** WORKING DATA follows **

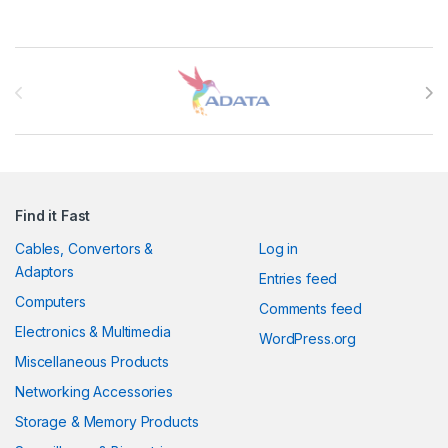
Brands Carousel
Find it Fast
Cables, Convertors &
Log in
Adaptors
Entries feed
Computers
Comments feed
Electronics & Multimedia
WordPress.org
Miscellaneous Products
Networking Accessories
Storage & Memory Products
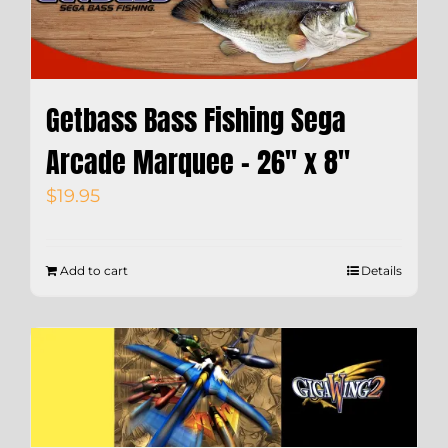
Getbass Bass Fishing Sega
Arcade Marquee – 26″ x 8″
$
19.95
Add to cart
Details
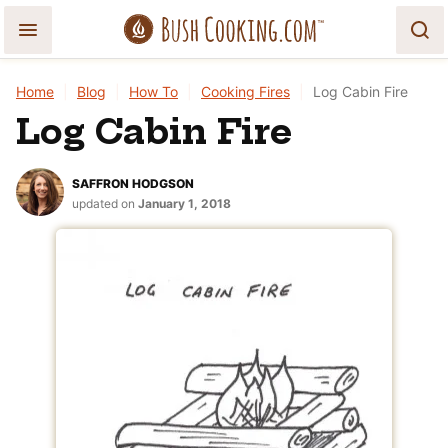
Skip
to
content
Home
|
Blog
|
How To
|
Cooking Fires
|
Log Cabin Fire
Log Cabin Fire
SAFFRON HODGSON
updated on
January 1, 2018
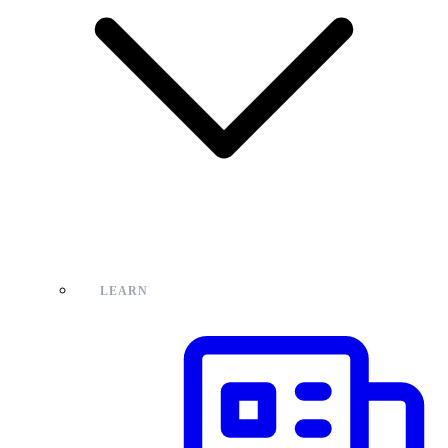
LEARN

** End of WORKING DATA **

INSTRUCTIONS FOR THE TASK
Find the word "Products" in the entries above and gather every line that holds it.

RESULT FOR THIS EXERCISE
Miscellaneous Products
Storage & Memory Products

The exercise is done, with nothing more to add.